About the Institutional Review Board (IRB)
It is University policy to reasonably ensure that the rights and welfare of human participants are adequately protected in research conducted under its auspices. In addition, both federal and state laws require this protection. In order for the University to fulfill its responsibility, all human participants research conducted under University auspices must receive appropriate review and approval. The University has authorized the Institutional Review Board (IRB) to review and approve human participants’ research. The IRB is a campus-wide committee made up of faculty, administrators, and at least one non-institutional member.
The university policies, the online application process and CITI modules are accessed here.
September 22, 2016
October 14, 2016
November 10, 2016
December 15, 2016
*Applications for full review are due one week prior to scheduled meetings. Exempt and expedited applications are accepted at any time. Full reviews are conducted in June, July, & August only on an urgent basis. Inquire of the IRB chair to determine need.
The AU IRB home is on the AU website, it can be accessed here. There you’ll find Five Steps linked to the Policy Manual, sample documents, ethics training modules, campus requirements and the online application. Please work through all Five Steps. The ethics training modules require you to register with your AU ID and password. You must complete the ethics modules before submitting your application. To submit your application you also must sign in with your AU ID and password. Please ensure that your department representative to the AUNE-IRB has approved your application for submission before you submit it to the IRB online.

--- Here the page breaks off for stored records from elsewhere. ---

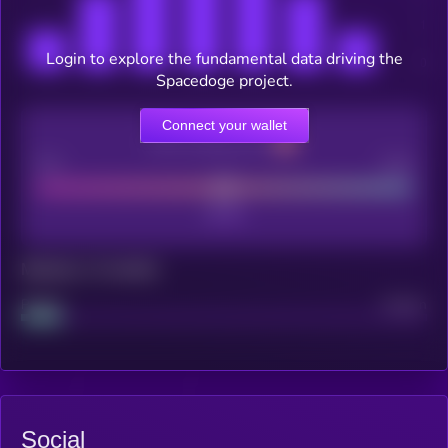
Login to explore the fundamental data driving the
Spacedoge project.
Connect your wallet
CEX Listing score
Poor
Good
Maturity: 12 months
Project
Median
Social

Once an application is started, it can be saved along the way. In addition, you can email the application to yourself from the initial Applications tab. Before submitting the project (using the “submit for review” button on the Submission tab), email the application to yourself and have your advisor and departmental representative review the application materials. When all necessary changes have been made on the application and its attachments, say it signed electronically in the database, save it and submit it. If you have any problems, please contact Kevin Lyness, or your departmental representatives. If you do not quickly receive an auto-reply to your AU e-mail confirming receipt of your submission please contact Kevin Lyness.
Below are listed some frequently asked questions concerning human participants research, along with brief answers. All of these topics are addressed more thoroughly in the Policy manual.
WHAT is human participants’ research?
“Human participants research” is defined as a systematic investigation designed to develop or contribute to generalizable knowledge, which involves the collection of data from or about living human beings (see Chapter 3 of the policy manual for more details on defining research).
WHY must it be reviewed?
It is University policy to reasonably ensure that the rights and welfare of human participants are adequately protected in research conducted under its auspices. In addition, both federal and state laws require this protection. In order for the University to fulfill its responsibility, all human participants research conducted under University auspices must receive appropriate review and approval.
WHO reviews it?
The University has authorized the campus Institutional Review Boards to review and approve human participants’ research. The IRBs on each campus are made up of faculty, administrators, and at least one non-institutional member. Certain categories of research may be eligible for less intensive review procedures than review by the entire HRC (see Chapter 4 of the policy manual).
WHO must submit it?
Human participants research must be reviewed if it is conducted by any faculty, staff, student, or any person under the auspices of Antioch University.
HOW is it submitted?
Human participants research projects are submitted via a completed Application for Ethics Review. The form is available under step 5 of the AU IRB site..
WHEN does it have to be submitted?
When submitting projects, sufficient time should be allowed for adequate review. The IRB meeting schedules are posted under Step 3 of the IRB process. For projects requiring full review, proposals must be submitted one week prior to meetings in order to be included on the agenda for that meeting. Projects eligible for less intensive review procedures may be submitted at any time and will generally be reviewed within seven to ten days (though this may vary by campus—if you have urgent questions contact your campus IRB Chair).
HOW will it be reviewed?
The review of human participants’ research is confined solely to procedures affecting the rights and welfare of human participants. No evaluation is made of the content or scientific merit of the project, unless participants are found to be “at risk,” at which time the risk/benefit ratio of the project will be evaluated. The review focuses on such issues as risk to participants, voluntary participation, informed consent, and confidentiality.
WHO attends a full review?
At AUNE principal researchers and their advisors are invited to attend a part of meetings of the IRB for Full Reviews. The purpose of this is educational so that student researchers will have an experience of the kind of discussion conducted at an IRB meeting. The IRB chair will contact you before the meeting to advise you of which portion of the meeting you will be invited to participate in. You may attend in person or by phone. You will likely be asked some questions to clarify any concerns members of the board have about your research project.
WHERE can I get assistance?
Each campus has an IRB Chair and several IRB members. Your campus may designate specific departmental representatives as well. Please see the campus-specific information found under Step 3.
The review of human participants’ research at Antioch University is a collaborative process intended to result in mutually acceptable research procedures which accomplish the investigator’s scientific objectives while protecting the rights and welfare of the participants. The IRB tries to be as flexible as possible and reviews each project as a separate case rather than imposing rigid requirements. Every attempt is made to take into account all factors in determining the outcome of the review. The IRB sees its role as primarily educational and encourages consultation at all stages of the research process.